The apparel startup, founded in 2014 by Lululemon Athletica founder Chip Wilson’s wife and son, last year suffered two rounds of layoffs at its Vancouver headquarters, in February and again in September.
The performance cashmere apparel brand had been expanding swiftly, but it pared down its store count from 61 to about 40 over the last year.
Chip Wilson, who is listed as the founder of the Hold It All holding company, joined the Kit and Ace team in 2015, when he finally took leave of Lululemon after clashing with its board. At that point, he predicted the apparel company would reach a billion dollars in sales within five years.
Reality, however, hasn’t matched Wilson’s optimism. Kit and Ace apparel, which includes Lululemon-like workout wear as well as casual clothing featured in muted tones like black and taupe, are made of a “technical cashmere” developed by Shannon Wilson, formerly Lululemon’s head designer. The fabric had been rejected by Lululemon years ago, but Shannon, with Chip Wilson’s son J.J. Wilson, went forward with garment production via Kit and Ace.

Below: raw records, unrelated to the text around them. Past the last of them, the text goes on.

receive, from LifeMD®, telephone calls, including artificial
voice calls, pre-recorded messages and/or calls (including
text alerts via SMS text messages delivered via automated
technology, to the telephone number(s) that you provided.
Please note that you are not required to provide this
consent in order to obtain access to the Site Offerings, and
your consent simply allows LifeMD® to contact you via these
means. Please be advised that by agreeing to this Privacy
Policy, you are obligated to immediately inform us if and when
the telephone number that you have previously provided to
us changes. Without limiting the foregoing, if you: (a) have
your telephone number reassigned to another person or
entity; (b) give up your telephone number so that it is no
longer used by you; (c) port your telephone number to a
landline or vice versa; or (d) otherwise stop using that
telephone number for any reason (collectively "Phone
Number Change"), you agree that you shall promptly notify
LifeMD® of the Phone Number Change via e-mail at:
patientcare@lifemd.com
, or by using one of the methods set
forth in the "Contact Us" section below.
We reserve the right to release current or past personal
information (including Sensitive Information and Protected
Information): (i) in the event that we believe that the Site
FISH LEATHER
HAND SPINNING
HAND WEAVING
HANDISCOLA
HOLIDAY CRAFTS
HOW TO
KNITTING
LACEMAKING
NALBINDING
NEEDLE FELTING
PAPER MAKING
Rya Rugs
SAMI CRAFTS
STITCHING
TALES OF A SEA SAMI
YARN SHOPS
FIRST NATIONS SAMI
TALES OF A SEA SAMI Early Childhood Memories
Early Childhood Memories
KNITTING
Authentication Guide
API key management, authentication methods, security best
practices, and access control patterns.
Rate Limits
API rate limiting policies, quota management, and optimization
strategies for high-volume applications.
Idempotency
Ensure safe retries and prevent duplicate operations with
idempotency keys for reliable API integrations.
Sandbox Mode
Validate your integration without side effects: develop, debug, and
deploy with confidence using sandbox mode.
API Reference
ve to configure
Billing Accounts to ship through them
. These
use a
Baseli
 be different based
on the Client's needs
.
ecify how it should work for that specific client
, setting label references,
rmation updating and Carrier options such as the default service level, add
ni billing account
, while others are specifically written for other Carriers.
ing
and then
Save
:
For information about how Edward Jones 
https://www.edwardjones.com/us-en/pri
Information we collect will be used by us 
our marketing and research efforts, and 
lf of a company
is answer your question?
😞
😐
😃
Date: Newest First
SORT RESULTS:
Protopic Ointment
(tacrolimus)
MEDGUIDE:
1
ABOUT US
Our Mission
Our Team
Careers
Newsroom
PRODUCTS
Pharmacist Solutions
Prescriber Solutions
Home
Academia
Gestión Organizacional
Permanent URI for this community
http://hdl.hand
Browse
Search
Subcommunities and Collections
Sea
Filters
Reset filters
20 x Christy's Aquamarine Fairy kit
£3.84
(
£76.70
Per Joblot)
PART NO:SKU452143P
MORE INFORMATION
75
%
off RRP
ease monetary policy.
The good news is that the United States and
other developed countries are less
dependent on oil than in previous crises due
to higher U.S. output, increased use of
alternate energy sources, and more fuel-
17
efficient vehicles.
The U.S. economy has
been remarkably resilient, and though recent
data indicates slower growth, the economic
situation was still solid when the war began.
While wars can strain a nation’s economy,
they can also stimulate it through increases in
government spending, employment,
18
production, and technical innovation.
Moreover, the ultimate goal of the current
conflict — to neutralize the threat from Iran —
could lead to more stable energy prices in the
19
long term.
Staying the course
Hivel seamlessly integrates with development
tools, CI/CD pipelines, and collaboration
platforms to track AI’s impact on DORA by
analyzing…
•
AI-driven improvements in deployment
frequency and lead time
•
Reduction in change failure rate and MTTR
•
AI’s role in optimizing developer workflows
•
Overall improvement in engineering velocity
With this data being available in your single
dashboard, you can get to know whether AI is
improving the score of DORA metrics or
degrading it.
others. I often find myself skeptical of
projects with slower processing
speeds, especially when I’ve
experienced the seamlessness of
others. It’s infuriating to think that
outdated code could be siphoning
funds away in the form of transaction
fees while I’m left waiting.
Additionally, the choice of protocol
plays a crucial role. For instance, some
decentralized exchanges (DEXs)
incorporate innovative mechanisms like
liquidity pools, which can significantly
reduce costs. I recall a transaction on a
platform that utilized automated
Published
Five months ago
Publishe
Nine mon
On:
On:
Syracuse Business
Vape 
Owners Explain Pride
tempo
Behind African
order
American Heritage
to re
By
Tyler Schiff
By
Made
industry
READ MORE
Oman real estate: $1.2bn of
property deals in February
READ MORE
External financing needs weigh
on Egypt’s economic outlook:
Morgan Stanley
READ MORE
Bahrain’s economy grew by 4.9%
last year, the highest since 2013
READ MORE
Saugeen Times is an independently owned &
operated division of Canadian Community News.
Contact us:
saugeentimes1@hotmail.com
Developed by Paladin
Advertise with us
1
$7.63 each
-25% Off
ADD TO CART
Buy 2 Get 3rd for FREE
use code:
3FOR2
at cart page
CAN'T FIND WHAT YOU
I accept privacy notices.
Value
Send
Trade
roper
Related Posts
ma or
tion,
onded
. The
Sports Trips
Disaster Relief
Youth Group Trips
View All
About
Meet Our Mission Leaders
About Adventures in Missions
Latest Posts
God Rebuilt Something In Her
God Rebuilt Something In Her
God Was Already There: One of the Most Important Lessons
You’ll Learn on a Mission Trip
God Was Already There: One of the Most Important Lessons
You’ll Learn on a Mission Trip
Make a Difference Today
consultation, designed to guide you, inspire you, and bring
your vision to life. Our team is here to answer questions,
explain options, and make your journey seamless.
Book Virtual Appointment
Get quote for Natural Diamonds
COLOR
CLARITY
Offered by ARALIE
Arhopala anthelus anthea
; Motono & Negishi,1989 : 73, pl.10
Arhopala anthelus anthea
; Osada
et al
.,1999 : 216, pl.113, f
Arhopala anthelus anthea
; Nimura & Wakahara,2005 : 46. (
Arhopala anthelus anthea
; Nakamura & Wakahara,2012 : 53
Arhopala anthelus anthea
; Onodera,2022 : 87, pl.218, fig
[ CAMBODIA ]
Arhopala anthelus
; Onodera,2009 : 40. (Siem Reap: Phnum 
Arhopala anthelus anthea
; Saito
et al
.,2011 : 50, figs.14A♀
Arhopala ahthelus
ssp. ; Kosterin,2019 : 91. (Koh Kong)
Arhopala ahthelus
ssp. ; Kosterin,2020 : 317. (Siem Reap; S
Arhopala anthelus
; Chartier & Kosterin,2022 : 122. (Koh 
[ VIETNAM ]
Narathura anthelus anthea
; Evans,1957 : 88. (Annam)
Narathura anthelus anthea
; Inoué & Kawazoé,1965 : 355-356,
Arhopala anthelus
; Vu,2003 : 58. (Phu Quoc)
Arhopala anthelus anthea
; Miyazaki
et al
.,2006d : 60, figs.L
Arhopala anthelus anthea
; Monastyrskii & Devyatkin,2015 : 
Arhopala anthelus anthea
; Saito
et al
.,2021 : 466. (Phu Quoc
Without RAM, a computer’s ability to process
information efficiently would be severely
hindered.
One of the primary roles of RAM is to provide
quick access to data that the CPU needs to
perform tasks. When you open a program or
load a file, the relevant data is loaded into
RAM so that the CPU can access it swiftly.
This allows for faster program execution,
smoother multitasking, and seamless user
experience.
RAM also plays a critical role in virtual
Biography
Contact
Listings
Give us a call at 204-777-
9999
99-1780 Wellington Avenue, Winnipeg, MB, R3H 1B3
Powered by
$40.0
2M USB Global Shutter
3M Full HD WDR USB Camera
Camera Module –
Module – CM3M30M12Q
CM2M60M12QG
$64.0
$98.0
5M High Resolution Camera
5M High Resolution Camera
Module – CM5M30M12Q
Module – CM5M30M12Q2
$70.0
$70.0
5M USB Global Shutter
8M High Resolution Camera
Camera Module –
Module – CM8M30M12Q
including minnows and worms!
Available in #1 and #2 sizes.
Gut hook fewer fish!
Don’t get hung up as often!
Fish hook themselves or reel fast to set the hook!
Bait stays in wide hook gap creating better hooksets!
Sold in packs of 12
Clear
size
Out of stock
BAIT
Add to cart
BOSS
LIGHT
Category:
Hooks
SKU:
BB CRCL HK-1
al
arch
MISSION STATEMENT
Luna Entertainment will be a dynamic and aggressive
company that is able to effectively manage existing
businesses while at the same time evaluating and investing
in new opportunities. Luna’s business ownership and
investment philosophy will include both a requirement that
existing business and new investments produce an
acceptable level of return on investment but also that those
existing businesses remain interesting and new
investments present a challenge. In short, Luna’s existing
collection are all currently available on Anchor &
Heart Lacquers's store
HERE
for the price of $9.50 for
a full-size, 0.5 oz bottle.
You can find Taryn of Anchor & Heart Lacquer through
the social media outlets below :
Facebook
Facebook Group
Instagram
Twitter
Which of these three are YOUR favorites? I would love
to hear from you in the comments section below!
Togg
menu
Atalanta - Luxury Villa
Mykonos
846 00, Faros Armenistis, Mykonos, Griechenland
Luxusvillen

Chip Wilson arguably invented the athleisure trend that boosted Lululemon to popularity, but his touch hasn’t been able to turn things around for Kit and Ace. In his statement on Wednesday, he indicated that the company is changing gears because retail has evolved away from physical stores — not because of flaws with technical cashmere or Kit and Ace.
"We recognize the traditional world of bricks and mortar retailing is changing, which is why we're shifting strategies," he said. "We believe in the business model for Kit and Ace. Going forward, we will be a stronger company.”